Tuesday, January 15, 2013

Australian Aborigines

In Hunter's history book (The Story of the World: History for the Classical Child: The Middle Ages) there's a chapter on the Aborigines of Australia.  It's a lot harder to find teaching materials on the Aborigines as compared to, say, the Vikings, but we found some interesting books and projects.  Here are a few things we used to get a more in-depth look at the Aborigines:

Sun Mother Wakes the World: An Australian Creation Story by Diane Wolkstein is a beautiful introduction to Aboriginal beliefs about nature and how the world and all the creatures in it came to be.  There's even an explanation for the many unique animals native to Australia, such as the platypus and kangaroo.  This book is a great jumping-off point to talk to children about more complex Aboriginal beliefs such as the Dreamtime, the continual process of creation in which art and "walkabouts" play a part.  (Parents who want to learn more about Aboriginal spirituality and myth before teaching, try this site, or this one).

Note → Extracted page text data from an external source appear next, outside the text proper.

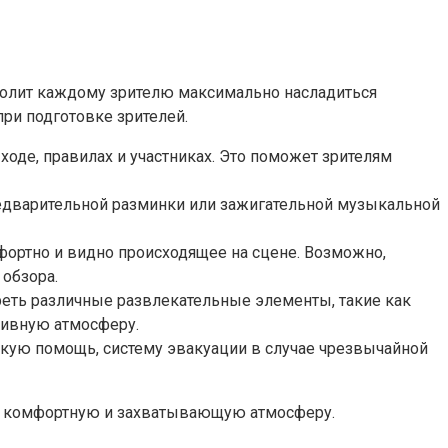
зволит каждому зрителю максимально насладиться
ри подготовке зрителей.
оде, правилах и участниках. Это поможет зрителям
едварительной разминки или зажигательной музыкальной
фортно и видно происходящее на сцене. Возможно,
 обзора.
еть различные развлекательные элементы, такие как
тивную атмосферу.
скую помощь, систему эвакуации в случае чрезвычайной
ав комфортную и захватывающую атмосферу.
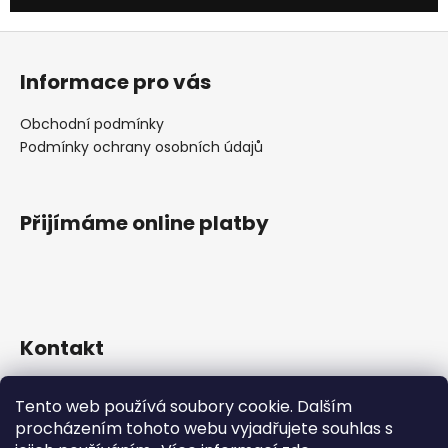
Z
á
Informace pro vás
p
a
Obchodní podmínky
t
Podmínky ochrany osobních údajů
í
Přijímáme online platby
Kontakt
info
@
erikcais.com
Tento web používá soubory cookie. Dalším
erikcaisrally
procházením tohoto webu vyjadřujete souhlas s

Ready to Dream, by Donna Jo Napoli.  This easy picture book tells the story of a young girl named Ally who travels to Australia.  Ally wants to capture her impressions of the Outback in her artwork, but she keeps "messing up" her creations.  When Ally meets an Aboriginal artist named Pauline, she learns to rejoice in each mishap and see how it adds to her art.  Children will learn something of the attitude of Aborigines toward nature and art (for which their culture is famous).  The beautiful illustrations of Bronwyn Bancroft, an Aboriginal artist and children's book illustrator, are an education in and of themselves.

For an art project, we chose Aboriginal dot painting:

We used spouncers for the dots, but q-tips would probably work even better.  We looked at examples of Aboriginal art online, and my son was inspired by the flyer from an Aboriginal art sale! (See it here).  I pretty much just provided tempera paints, brushes and spouncers, and a piece of poster board (he chose black), and got out of the way.

He had a lot of fun, and was very proud of his creation. As soon as it was dry, he had me hang it up on his bedroom wall.  Here are some great sites to get tips and instructions on Aboriginal dot painting for children, as well as other Aboriginal crafts and activities:

For more ideas on studying Aborigines and Australia, including free printable Aboriginal art coloring pages, try our "Australia for Kids" Pinterest board here.

A few good websites for viewing Aboriginal art online are:

Australian Aborigines are the oldest continuous culture on the planet; we hope you have as much fun learning about them as we did!